ABSTRACT

Machine learning has been the most recommended approach for predicting the early detection of breast cancer. With the availability of datasets that have details about the features extracted from the mammograms as well as other imaging techniques, the modeling and training can aid in the early detection of breast cancer. Such early diagnostic strategies can focus on providing timely access to cancer treatment thereby improving the quality of life of these cancer patients.

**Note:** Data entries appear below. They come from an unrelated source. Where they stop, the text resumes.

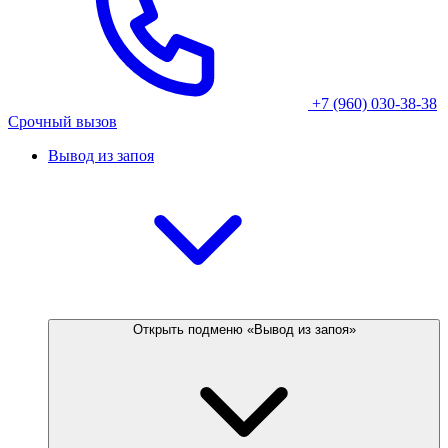
+7 (960) 030-38-38
Срочный вызов
Вывод из запоя
Открыть подменю «Вывод из запоя»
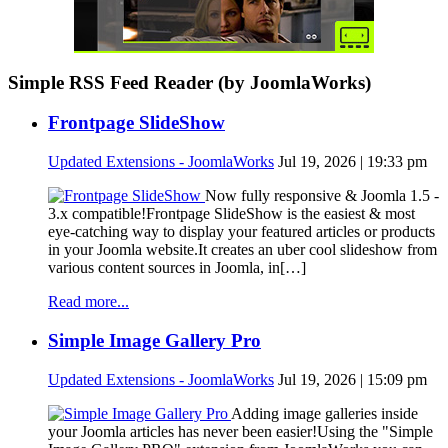
Simple RSS Feed Reader (by JoomlaWorks)
Frontpage SlideShow
Updated Extensions - JoomlaWorks
Jul 19, 2026 | 19:33 pm
Now fully responsive & Joomla 1.5 -
3.x compatible!Frontpage SlideShow is the easiest & most
eye-catching way to display your featured articles or products
in your Joomla website.It creates an uber cool slideshow from
various content sources in Joomla, in[…]
Read more...
Simple Image Gallery Pro
Updated Extensions - JoomlaWorks
Jul 19, 2026 | 15:09 pm
Adding image galleries inside
your Joomla articles has never been easier!Using the "Simple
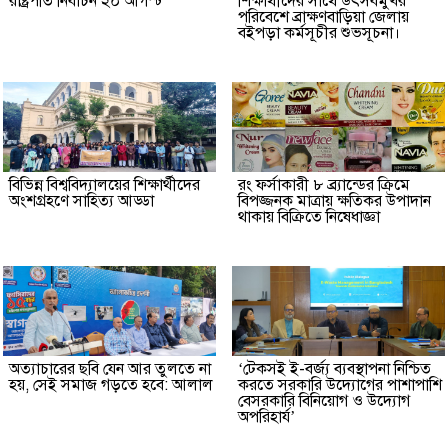
রাষ্ট্রপতি নির্বাচন ২০ আগস্ট
শিক্ষার্থীদের সাথে উৎসবমুখর
পরিবেশে ব্রাক্ষণবাড়িয়া জেলায়
বইপড়া কর্মসূচীর শুভসূচনা।
বিভিন্ন বিশ্ববিদ্যালয়ের শিক্ষার্থীদের
রং ফর্সাকারী ৮ ব্র্যান্ডের ক্রিমে
অংশগ্রহণে সাহিত্য আড্ডা
বিপজ্জনক মাত্রায় ক্ষতিকর উপাদান
থাকায় বিক্রিতে নিষেধাজ্ঞা
অত্যাচারের ছবি যেন আর তুলতে না
‘টেকসই ই-বর্জ্য ব্যবস্থাপনা নিশ্চিত
হয়, সেই সমাজ গড়তে হবে: আলাল
করতে সরকারি উদ্যোগের পাশাপাশি
বেসরকারি বিনিয়োগ ও উদ্যোগ
অপরিহার্য’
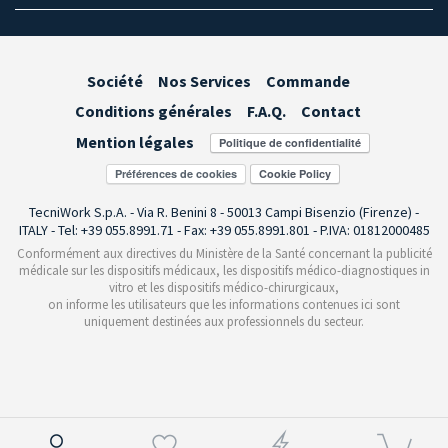
Société
Nos Services
Commande
Conditions générales
F.A.Q.
Contact
Mention légales
Préférences de cookies
TecniWork S.p.A. - Via R. Benini 8 - 50013 Campi Bisenzio (Firenze) -
ITALY - Tel: +39 055.8991.71 - Fax: +39 055.8991.801 - P.IVA: 01812000485
Conformément aux directives du Ministère de la Santé concernant la publicité
médicale sur les dispositifs médicaux, les dispositifs médico-diagnostiques in
vitro et les dispositifs médico-chirurgicaux,
on informe les utilisateurs que les informations contenues ici sont
uniquement destinées aux professionnels du secteur.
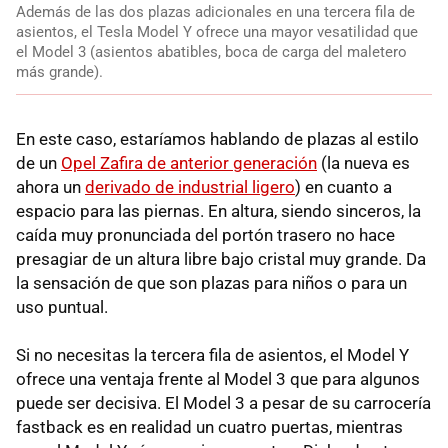
Además de las dos plazas adicionales en una tercera fila de
asientos, el Tesla Model Y ofrece una mayor vesatilidad que
el Model 3 (asientos abatibles, boca de carga del maletero
más grande).
En este caso, estaríamos hablando de plazas al estilo
de un
Opel Zafira de anterior generación
(la nueva es
ahora un
derivado de industrial ligero
) en cuanto a
espacio para las piernas. En altura, siendo sinceros, la
caída muy pronunciada del portón trasero no hace
presagiar de un altura libre bajo cristal muy grande. Da
la sensación de que son plazas para niños o para un
uso puntual.
Si no necesitas la tercera fila de asientos, el Model Y
ofrece una ventaja frente al Model 3 que para algunos
puede ser decisiva. El Model 3 a pesar de su carrocería
fastback es en realidad un cuatro puertas, mientras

This chapter is aimed at presenting an early breast cancer prognosis by using classification approach with ten different machine learning techniques namely Logistic Regression (LR), K-Nearest Neighbors (KNN), Decision Tree, Random Forest, Naive Bayes (NB), Adaboost Tree, Support Vector Machine (SVM), Radial Basis Function (RBF), Quadratic Discriminant Analysis (QDA) and Multilayer Perceptron on the Wisconsin Breast Cancer (original) dataset The dataset features have been categorized into three sub-classes as mean, standard error, and worst to compute the performance parameters using simulation tool Jupyter notebook.

Based on comparative analysis the Support Vector Machine (SVM) exhibiting around 95 percent accuracy and most optimized recall value has been presented as the choice for modeling. The model is validated with minimum false-positive results for the testing dataset.